ACV Auctions delivered the highest full-year guidance raise but had the weakest performance against analyst estimates in the group. The company reported 218,065 units sold, up 9.9% year on year. The stock is flat since the results and currently trades at $8.16.
Read our full analysis of ACV Auctions’s results here.
Teladoc (NYSE:TDOC)
Founded to help people in rural areas get online medical consultations, Teladoc Health (NYSE:TDOC) is a telemedicine platform that facilitates remote doctor’s visits.
Teladoc reported revenues of $626.4 million, down 2.2% year on year. This result was in line with analysts’ expectations. Overall, it was a strong quarter as it also recorded an impressive beat of analysts’ EBITDA estimates and full-year EBITDA guidance beating analysts’ expectations.
The stock is down 7.4% since reporting and currently trades at $7.59.
Read our full, actionable report on Teladoc here, it’s free for active Edge members.
Instacart (NASDAQ:CART)
Powering more than one billion grocery orders since its founding, Instacart (NASDAQ:CART) is an online grocery shopping and delivery platform that partners with retailers to help customers shop from local stores through its app or website.
Instacart reported revenues of $939 million, up 10.2% year on year. This number surpassed analysts’ expectations by 0.5%. It was a strong quarter as it also logged a solid beat of analysts’ EBITDA estimates and a narrow beat of analysts’ revenue estimates.

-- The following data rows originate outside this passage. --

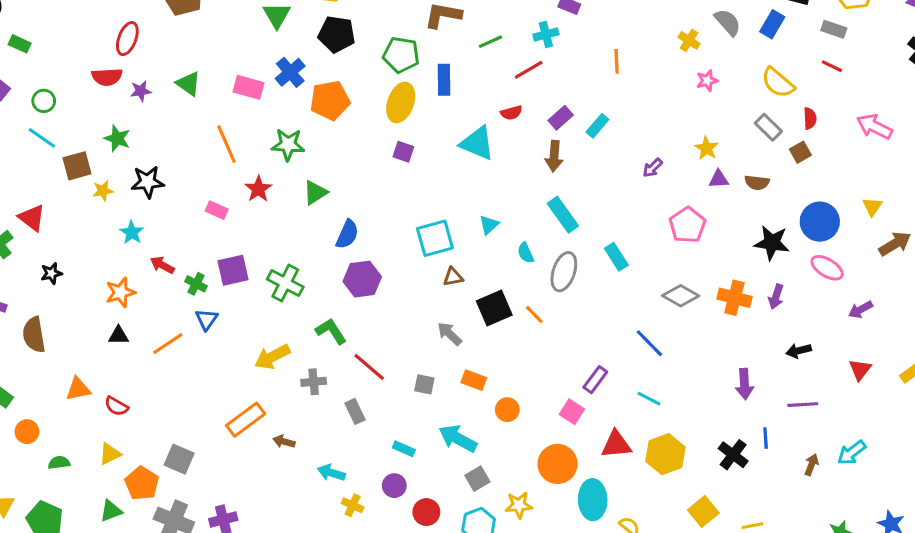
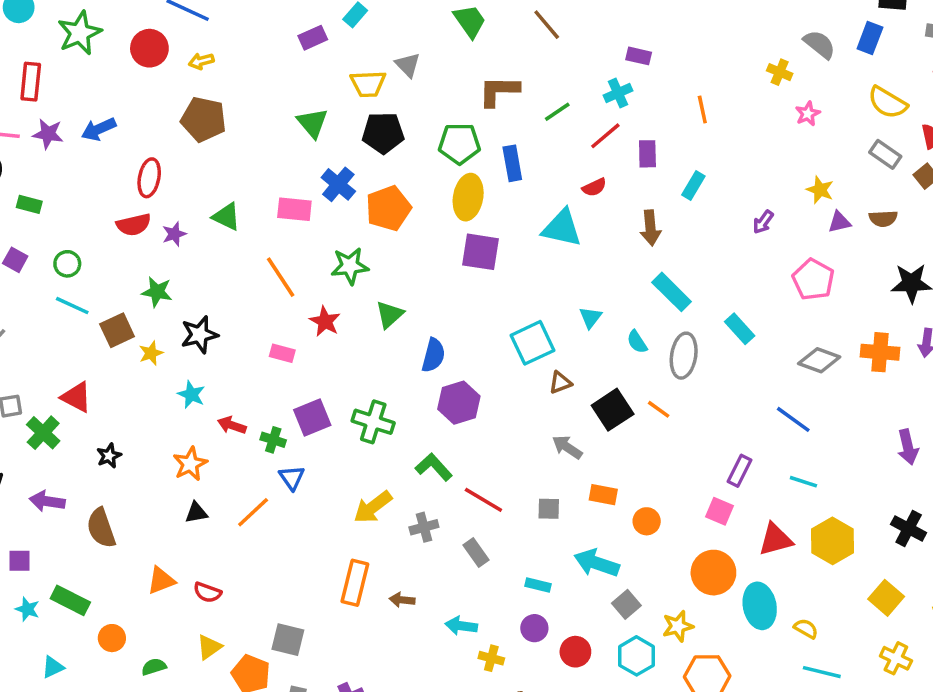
purple rectangle: (561, 118) -> (647, 154), moved, turned -40
purple square: (403, 152) -> (481, 252), size x1.6
orange rectangle: (246, 420) -> (355, 583), turned -30

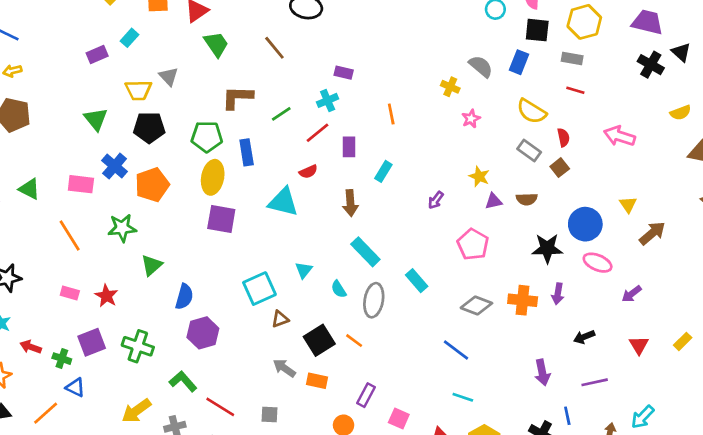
red star: (325, 321) -> (106, 296), moved
purple rectangle: (740, 471) -> (366, 395), moved
blue triangle: (292, 478) -> (75, 387), turned -30
orange rectangle: (603, 495) -> (317, 381), moved

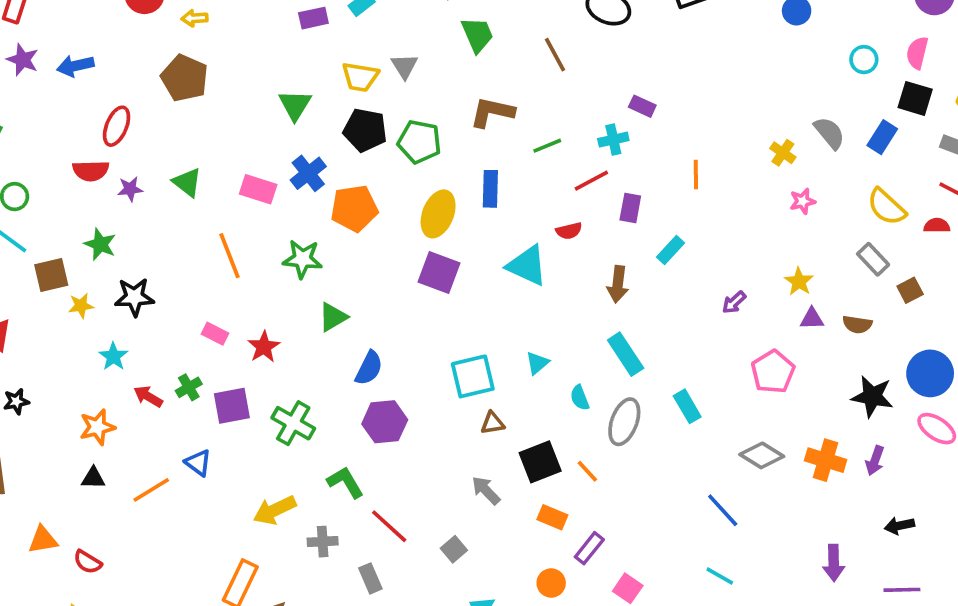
green pentagon: (207, 137) -> (419, 142), moved
red semicircle: (563, 138) -> (937, 226), moved, turned -90
green cross: (62, 359) -> (189, 387), moved, turned 30
orange rectangle: (317, 381) -> (552, 517), moved
gray square: (270, 414) -> (454, 549), turned 36

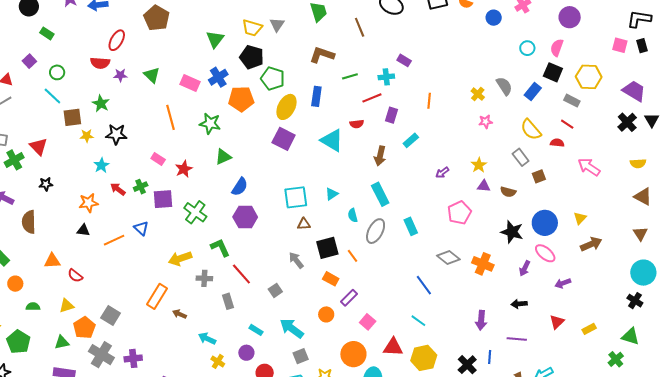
green pentagon: (419, 142) -> (273, 79), moved
purple arrow: (875, 461) -> (525, 268), moved

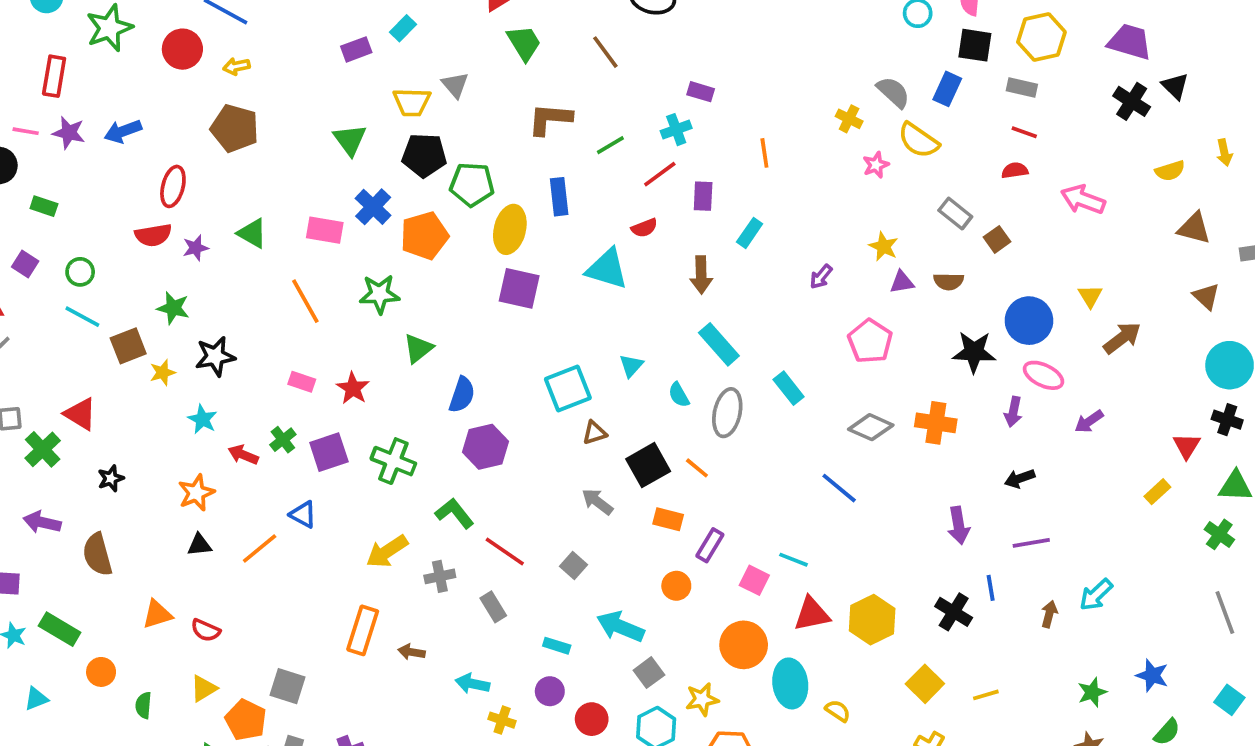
yellow semicircle: (531, 130) -> (918, 140), moved
green semicircle: (33, 307) -> (143, 705), turned -72
cyan line: (418, 321) -> (794, 560), moved
red triangle: (557, 322) -> (1187, 446), moved

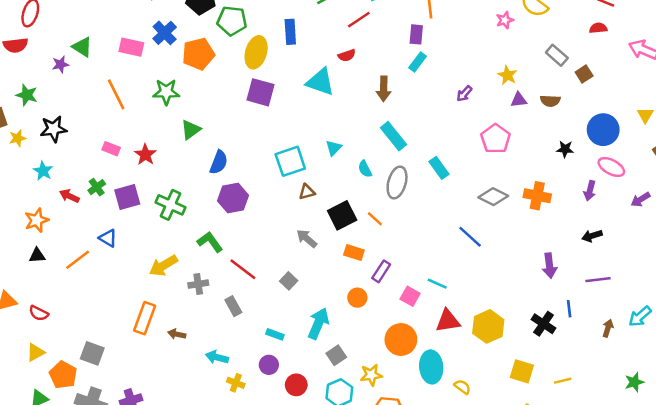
purple rectangle: (703, 196) -> (416, 34), moved
purple star: (196, 248) -> (60, 64), moved
black star: (974, 352) -> (565, 149), size x0.6
cyan arrow: (620, 627) -> (318, 323), turned 88
yellow square: (925, 684) -> (522, 371), turned -30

The stock is up 20.3% since reporting and currently trades at $44.22.
Read our full, actionable report on Instacart here, it’s free for active Edge members.
Market Update
In response to the Fed’s rate hikes in 2022 and 2023, inflation has been gradually trending down from its post-pandemic peak, trending closer to the Fed’s 2% target. Despite higher borrowing costs, the economy has avoided flashing recessionary signals. This is the much-desired soft landing that many investors hoped for. The recent rate cuts (0.5% in September and 0.25% in November 2024) have bolstered the stock market, making 2024 a strong year for equities. Donald Trump’s presidential win in November sparked additional market gains, sending indices to record highs in the days following his victory. However, debates continue over possible tariffs and corporate tax adjustments, raising questions about economic stability in 2025.